In terms of inter-rater reliability for SST global impression between prospective and retrospective ratings, the Cohen’s Kappa score was 0.37 and 0.35 for doctors and nurses, respectively. Although these fell short of a Cohen’s Kappa score of 0.6, which was set as the threshold of sufficient reliability in this study, the inter-rater reliability between the two retrospective doctors was significantly better, with a Cohen’s Kappa score of 0.75. This suggests that poor comparability between prospective and retrospective ratings is due to missing information within the EMRs, and not that the process of retrospective rating itself was inherently unreliable.
DISCUSSION
Moving forward, the EMR system has immense potential for patient stratification using real-time big data analytics. It is imperative that important variables are routinely captured as part of a holistic biopsychosocial approach to patient assessment. For instance, physical function,(12,13) social support(14-18) and patient activation(19) are well-known predictors of re-admission risk and can be used to identify care needs that require intervention. A comprehensive literature review is needed to locate variables with discriminatory and predictive value that can be included in the EMR.
SST variables with poor inter-rater reliability scores are important population healthcare need markers that can facilitate the planning and development of health service interventions. In order to improve the process of information capture by clinicians into the EMRs, one option would simply be to include these variables in the EMR system. This would improve data reliability for population-level health service policy decisions, while potentially reducing the amount of time needed for clinicians to input data into subjective data fields. Specific SST healthcare need variables with poor reliability that could benefit from such an intervention include physical function, social support in case of need, disruptive behavioural issues, care organisation, patient activation, skilled nursing task needs and global impression.
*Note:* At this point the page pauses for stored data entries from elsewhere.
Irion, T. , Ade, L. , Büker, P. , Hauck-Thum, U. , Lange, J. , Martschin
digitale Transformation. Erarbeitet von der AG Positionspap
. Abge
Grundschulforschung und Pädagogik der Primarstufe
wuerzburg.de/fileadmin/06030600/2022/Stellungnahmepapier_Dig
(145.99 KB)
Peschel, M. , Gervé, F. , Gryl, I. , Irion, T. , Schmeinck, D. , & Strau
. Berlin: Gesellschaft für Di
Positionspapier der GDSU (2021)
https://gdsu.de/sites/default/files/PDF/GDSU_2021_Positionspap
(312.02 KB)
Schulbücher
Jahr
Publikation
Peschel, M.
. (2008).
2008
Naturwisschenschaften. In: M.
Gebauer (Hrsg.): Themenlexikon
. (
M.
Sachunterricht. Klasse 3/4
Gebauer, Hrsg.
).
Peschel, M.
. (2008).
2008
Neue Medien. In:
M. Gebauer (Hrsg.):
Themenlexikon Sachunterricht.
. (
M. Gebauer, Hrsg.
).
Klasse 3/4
To the best of our knowledge, this is the first study in Singapore that examines the quality of a restructured hospital’s EMRs for purposes of retrospective healthcare need identification. The strengths of this study include its evaluation of reliability in retrospective rating for both medical doctors and nurses, as well as the characterisation of missing healthcare need information for key variables, which could facilitate targeted improvement of the EMR system through the addition of objective data fields.
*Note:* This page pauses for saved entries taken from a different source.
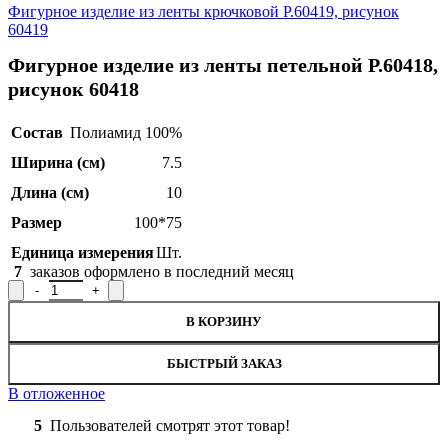
Фигурное изделие из ленты крючковой Р.60419, рисунок
60419
Фигурное изделие из ленты петельной Р.60418,
рисунок 60418
Состав
Полиамид 100%
Ширина (см)
7.5
Длина (см)
10
Размер
100*75
Единица измерения
Шт.
7
заказов оформлено в последний месяц
Количество товара Фигурное изделие из ленты петельной Р.604
В КОРЗИНУ
БЫСТРЫЙ ЗАКАЗ
В отложенное
5
Пользователей смотрят этот товар!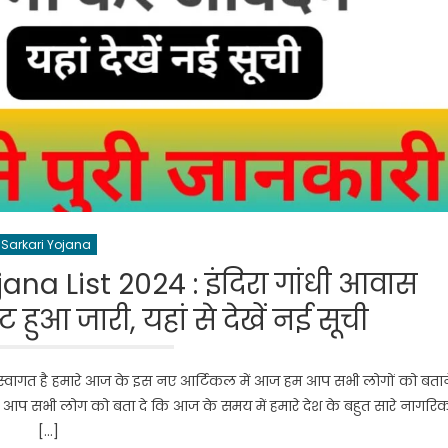
Sarkari Yojana
na List 2024 : इंदिरा गांधी आवास
ुआ जारी, यहां से देखें नई सूची
 स्वागत है हमारे आज के इस नए आर्टिकल में आज हम आप सभी लोगों को बतान
ैसा कि आप सभी लोग को बता दे कि आज के समय में हमारे देश के बहुत सारे नागरि
[…]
One possible limitation of this study is that the emergency department EMRs were written by doctors who were prospectively rating patients using the SST. Hence, the quality of their records may be slightly different from the conventional records of doctors who did not use the SST. Nonetheless, our retrospective clinician raters have given feedback that there were no perceptible differences between their patient records and those of other records seen in their usual line of work, and thus the plausible biasing effect of creating records with more complete information is likely to be minimal. If bias had occurred, it would have strengthened the inter-rater reliability between the prospective and retrospective raters, yet strong inter-rater reliability was not observed. Another possible limitation would be that the patients recruited in this study had relatively low medical and social healthcare need complexity. Future studies may benefit from recruitment at sites such as the hospital inpatient department or emergency department areas with higher triage urgency, where patients typically have more healthcare needs.
In conclusion, our results suggest that the clinician’s best guess is no substitute for objectively recorded information in the EMRs in terms of identifying healthcare needs. Policymakers may consider integrating important healthcare need data variables into the EMR system as routine data fields to improve data quality and reliability.